And I don't see why you'd need to be less tech savvy to use "mark as spam" on automated e-mails sent to you that you didn't ask for and don't want to receive.
Gmail has become ridiculously aggressive at spam filtering, and not in a helpful way at all. As I posted here some time ago, they're spam filtering government agency communications sending authentic mail from .gov -- which is really frustrating. It's out of control.
It's not just Google, sadly. We have a noticeable level of problems with big name mail services and major ISPs silently dropping messages, including messages we are legally required to send. This remains the case even though we're sending through reputable mail servers, SPF is set up, etc.
The likes of Google and Microsoft have applied embrace-extend-extinguish to possibly the most important communications medium of modern terms, successfully making it less reliable than it has ever been for sending legitimate, actually important stuff. They really should be strongly and publicly criticised for that. False positives in spam detection are, for the most part, more damaging than false negatives.
>Just now, 2 months later, the same issue happened with a security login email from Stripe.
It just happened for the same user, but it seems to be a long standing issue. In the old thread another user was complaining about Stripe emails getting the same treatment: https://news.ycombinator.com/item?id=19100629
The "via" next to the sender address in your screenshots (https://support.google.com/mail/answer/1311182?hl=en) suggests that there might be a DMARC problem (on their side or yours) that could be causing this filtering.
As mentioned there, the "via" most likely comes from the fact that the recipient address is a Google Groups address that multiple people can receive.
Also, as mentioned in the Github issue, Google's G Suite security staff has checked the headers (in the Paypal case) and come to the conclusion that nothing is wrong with them, and that it's a Gmail issue (and that the fact that the recipient is a Groups address should make no difference for spam filtering).
They provide the headers of the classified message and it seems to have passed through some kind of group expansion; the message provided did not come _directly_ from Stripe. Initially it was received from from a62-28.smtp-out.us-west-2.amazonses.com but then it went through a listserv, through another SMTP hop via gappssmtp.com, then delivered to the spam folder of the recipient.... There could be a million reasons why this happened but it's equally correct to say that "Gmail spam-filters Google Groups" as it is to say "Gmail spam-filters Stripe" based on this evidence.
I have almost never found anything of interest in spam for many years.
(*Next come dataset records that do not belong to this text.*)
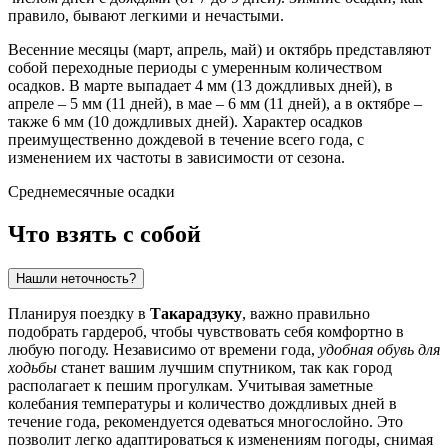
правило, бывают легкими и нечастыми.
Весенние месяцы (март, апрель, май) и октябрь представляют
собой переходные периоды с умеренным количеством
осадков. В марте выпадает 4 мм (13 дождливых дней), в
апреле – 5 мм (11 дней), в мае – 6 мм (11 дней), а в октябре –
также 6 мм (10 дождливых дней). Характер осадков
преимущественно дождевой в течение всего года, с
изменением их частоты в зависимости от сезона.
Среднемесячные осадки
Что взять с собой
Нашли неточность?
Планируя поездку в
Такарадзуку
, важно правильно
подобрать гардероб, чтобы чувствовать себя комфортно в
любую погоду. Независимо от времени года,
удобная обувь для
ходьбы
станет вашим лучшим спутником, так как город
располагает к пешим прогулкам. Учитывая заметные
колебания температуры и количество дождливых дней в
течение года, рекомендуется одеваться многослойно. Это
позволит легко адаптироваться к изменениям погоды, снимая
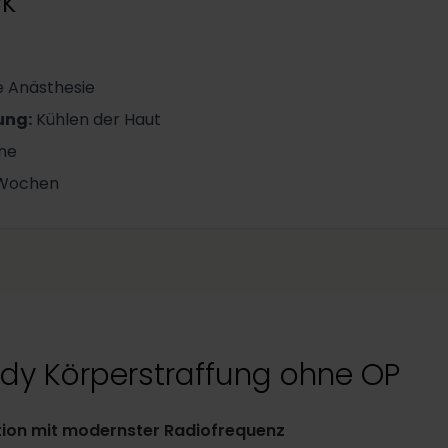
ck
e Anästhesie
lung
:
Kühlen der Haut
ne
 Wochen
y Körperstraffung ohne OP
tion mit modernster Radiofrequenz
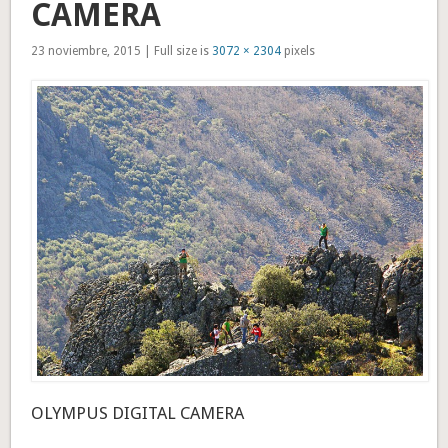
CAMERA
23 noviembre, 2015 | Full size is
3072 × 2304
pixels
OLYMPUS DIGITAL CAMERA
Maybe none, i can't remember a single instance.
In the early years, yes there had been a few.
I was in the same boat (and checked periodically just in case), but I recommend that you re-check. In this past year, something must have changed substantially, because there are a lot more false positives. I just went and looked, and about 1/3 of what was there wasn't spam, but stuff like e.g. Kickstarter campaign notifications, and even a car manufacturer defect notice.
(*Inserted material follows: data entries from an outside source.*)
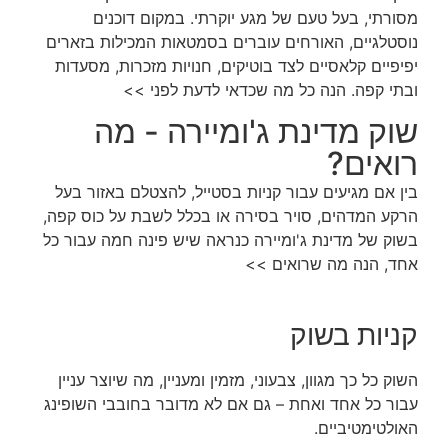
מסורתי, בעל טעם של מגע יוקרתי. במקום דוכנים
נוסטלגיים, האורחים עוברים בסמטאות המכילות בזארים
יפיפיים קלאסיים לצד בוטיקים, חנויות מזכרות, מסעדות
ובתי קפה. הנה כל מה שכדאי לדעת לפני >>
שוק מדינת ג'ומיירה - מה
רואים?
בין אם מגיעים עבור קניות בסטייל, להצטלם באזור בעל
הרקע המדהים, סויר בסירה או בכלל לשבת על כוס קפה,
בשוק של מדינת ג'ומיירה כנראה שיש פינה חמה עבור כל
אחד, הנה מה שרואים >>
קניות בשוק
השוק כל כך מגוון, צבעוני, מזמין ומעניין, מה שיוצר עניין
עבור כל אחד ואחת – גם אם לא מדובר בחובבי השופינג
האולטימטיביים.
This has been my experience as well, but even with only 2 accounts it takes several clicks and quite a few seconds of waiting to check all of my email because it's also fragmented with the 'social', advertisement' and 'main' tags.
> even with only 2 accounts it takes several clicks and quite a few seconds of waiting to check all of my email because it's also fragmented with the 'social', advertisement' and 'main' tags.
I've kept those "tags" turned off on every Gmail account I control — I'd rather not risk having something important enter "social" or "promotions".
The overwhelming majority of spam rejected by Gmail is rejected at SMTP time, so checking your Spam label isn't much of a solution if you don't have confidence in their classification. A very small fraction of spam is delivered to that label.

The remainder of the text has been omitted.